Die Bundesanstalt für Finanzdienstleistungsaufsicht (BaFin) warnt eindringlich vor Angeboten der Plattform Mulfin Trade, erreichbar unter der Website trading-area.mulfin-v2.com. Nach aktuellen Erkenntnissen bieten die bislang unbekannten Betreiber dort Finanz- und Wertpapierdienstleistungen sowie Kryptowerte-Dienstleistungen an – allerdings ohne die dafür erforderliche Erlaubnis.

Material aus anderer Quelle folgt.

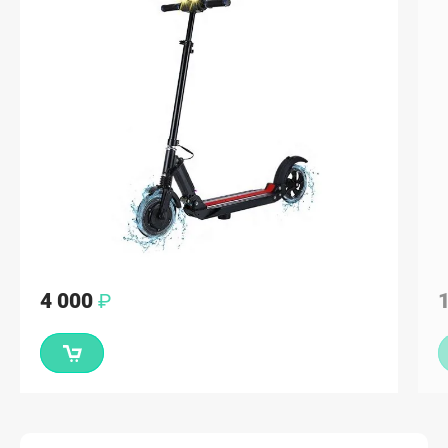
1 500
₽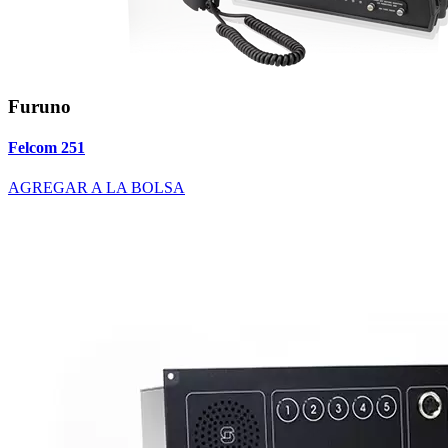
Furuno
Felcom 251
AGREGAR A LA BOLSA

In Deutschland dürfen derartige Dienstleistungen ausschließlich mit einer Zulassung durch die BaFin erbracht werden. Wer gegen diese Verpflichtung verstößt, handelt unerlaubt – mit erheblichen rechtlichen Konsequenzen. Laut BaFin liegt daher ein begründeter Verdacht auf unerlaubtes Geschäft vor.
Warnhinweis für Anleger
Verbraucher sollten höchste Vorsicht walten lassen, wenn sie im Internet auf Plattformen wie Mulfin Trade stoßen. Angebote, die auf besonders hohe Renditen, schnellen Vermögensaufbau oder exklusive Anlagemöglichkeiten verweisen, können Teil betrügerischer Strategien sein. In vielen Fällen verlieren Anleger ihr Geld vollständig, ohne jemals eine Gegenleistung zu erhalten.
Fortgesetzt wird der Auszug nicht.